Have you ever looked into the mirror and maybe thought you worked hard to build your view of MS? Have you ever considered that MS of today isn't the same MS of 25 years ago?

I'm pushing 41.. I've been into computers since i was 8. I've been through wishing OS/2 would win, Hating on Windows for years, begrudgedly using WIn95 OSR2.. I was the first BBS in Houston to offer Linux to download on 8 floppy disk images, i was the first to mirror a larger FTP site for Linux distros (ygdddrasil), I use Linux on THOUSANDS of computers - i work for a larger internet company running 10-s THOUSANDS of servers running Linux.. sometimes i wish they were all solaris since that was what really grabbed my hart but guess what - things change - systems change - people change - companies change.

Today i sport a Surface Pro 4, an iPhone 7, a MacBook pro and a Ryzen 1700 as my primary compute/phone devices.. I use them all.

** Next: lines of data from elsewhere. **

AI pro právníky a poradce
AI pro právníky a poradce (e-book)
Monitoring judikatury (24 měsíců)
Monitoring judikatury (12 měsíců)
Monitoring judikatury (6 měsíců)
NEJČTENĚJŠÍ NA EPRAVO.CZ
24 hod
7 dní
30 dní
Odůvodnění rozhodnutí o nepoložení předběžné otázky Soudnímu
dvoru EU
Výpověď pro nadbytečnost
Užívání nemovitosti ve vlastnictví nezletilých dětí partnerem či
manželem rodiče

Windows 10 on my Surface Pro 4 is the best mobile experience I've ever had. i have Ubuntu/Suse/Redhat as bootable native shells, i have a web browser with extension support, gesture support and great experience, i have power shell, i have hyperv if i need it, i have docker - the experience in windows 10 lately far surpasses the experience of say - docker on OSX which has always been very goofy until recently and now with docker on windows i can run windows or Linux native containers.

MS is not only providing lots of open source code but they're a HUGE sponsor of the Linux foundation - a SUPPORTING member - the biggest you can achieve.

As for update times, you can schedule your updates. If you need to upgrade your android phone, you're not going to be able to use it during the upgrade - same with your PC, if you have pending updates - just schedule them when you need them.

You're still defending everyone else for facing the same problems MS does and for some reason, still hating MS for solving problems that need to be solved.

I for one am SO FREAKING GLAD windows doesn't fester for years between "Service packs" that then took years to get released because people had it in their goofy heads that people actually tested them for them.. i'm so glad that windows finally releases iterative updates on TUESDAYS and everyone in the world knows when PATCH TUESDAY IS if they run windows.. if you KNOW patch Tuesday is coming up, reboot when you're done patching on TUESDAY.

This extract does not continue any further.